Craig Gilmore // Saturday, August 13th, 2005
// Printable version 
Codename: Panzers – Phase II review
Into action now with CDV's World War Two realtime strategy game...
Tanks are brilliant and you’re not allowed to tell us any different. It could cost you your life. You see, what you do not realise if you’re a female is that us men have an unwritten rule which stipulates we must love those big stompy tanks of death and destruction.
How could you not like tanks? Just look at them: mobile sheds with long rods capable of blowing up houses. Any game that gives us the opportunity to stomp around blowing up houses earn special points in our books.
Codename: Panzers – Phase II definitely gets special points.
War! It’s fantastic!
Phase II is the sequel to last year's generally great but overlooked Phase I. Critically acclaimed it was, but Stormregion’s explosive Real-Time Strategy never garnered the audience it truly deserved. Whether Phase II is set to do the same is still a mystery – but here’s hoping it does.

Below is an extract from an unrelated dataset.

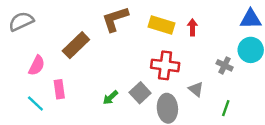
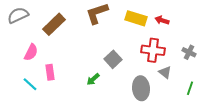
red arrow: (192, 27) -> (162, 20), turned -72
brown rectangle: (76, 45) -> (54, 24), moved
red cross: (165, 65) -> (153, 50), moved
gray square: (140, 93) -> (113, 59), moved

Codename: Panzers – Phase II is split into three campaigns: Anglo-American Allies, German-Italian Axis and the Yugoslavian Resistance (which is only open for play once the previous two campaigns have been successfully completed). Each of these campaigns is split between characters, and each has a different story to tell.
At the beginning of each level you’re treated to that old story copout – the character’s diary. Solemnly, each of the several characters narrates over circumstances involving the horrors of war, the next mission, their families and their friends.
It’s a novel concept but it seems a bit wasted given the fact the characters aren’t especially developed beyond their clichés. For example, the British character you play as has that upper-class, almost snotty accent while the Italian captain is literally a walking pizza (“Mama mia! They-a hit us hard’a!”).
Death and Destruction
Each level is preceded by a cutscene rendered using the in-game engine. It’s sequences like this where you truly appreciate the beauty of the Phase II engine. Up close, though character interaction is a little wonky, the detail is unmissable. In fact, at times, it’s hard not to wish this were a third-person shooter than a RTS.
Each map is beautifully rendered too – with fully functioning whether effects and heat. The rain looks particularly beautiful – especially as the wind blows. The levels set within the African heat are as vacant and desolate as you would imagine, giving the levels a sparse beauty.
What was a little bothersome was the extent to which Phase II kicked our PC’s arse. We ran the game on a Pentium 4 3Ghz Processor with 1Gig Ram and a Radeon 9800 hundred. The best we could settle for was a resolution of 1024x768, with some of the bells and whistles (like the fog of war option and real-time shadows) turned off.
It was still choppy in places – stuttering when the action really heated up – but for the most it looked great. Sticking it on 2xAA helped that, naturally.
A Boy’s Own War Game
But the thing you’re obviously more concerned about – naturally – are the tanks. How many are there? Are they easy to manoeuvre? Do they stomp and roar and blow stuff up with sheer destructive beauty? The short answer is: Oh yes, you bet your bloody backside they do!
Here is a short list of some of the tanks available to you from the Allied campaign: M3A1 Stuart, Matild Mk II, Humber Mk IIs, Crusade. Bishop, Churchill Mk II and Archer. Like we said, that is just the Allied campaign – technically from the British side. These are the kind of behemoth’s you begin with but as you advance the greater firepower emerges.
Which is the same for every campaign, basically. The game isn’t called Codename: Panzer’s for no reason. The game tends to be centred around using your tanks and your on-foot soldiers tactically and equally, but when the win’s keep coming and the prestige builds, you can’t help buying more metal than boot.
And with these tanks you partake in some wonderfully versatile tasks, from defending yourself from incoming waves of enemy, making contact with defective agents, locating your brother and more.
Where Behemoth’s Dare
It’s just a shame the script – written by two of the writers from Law and Order, Buffy the Vampire Slayer and next year's Uwe Boll extravaganza Dungeon Siege – doesn’t have more depth. Coupled with the game as it is, a dense plot may have elevated this into something of a modern classic.
Apart from the game giving our PC a bit of a rough time the story is the only other area where we have to mark it down. The story is there to guide you through the intense carnage however, and it doesn’t plead to be taken seriously. Which is a good thing because it clearly isn’t.
Overlook that, and you have a wonderful WW2 strategy game. Now go buy the damn thing.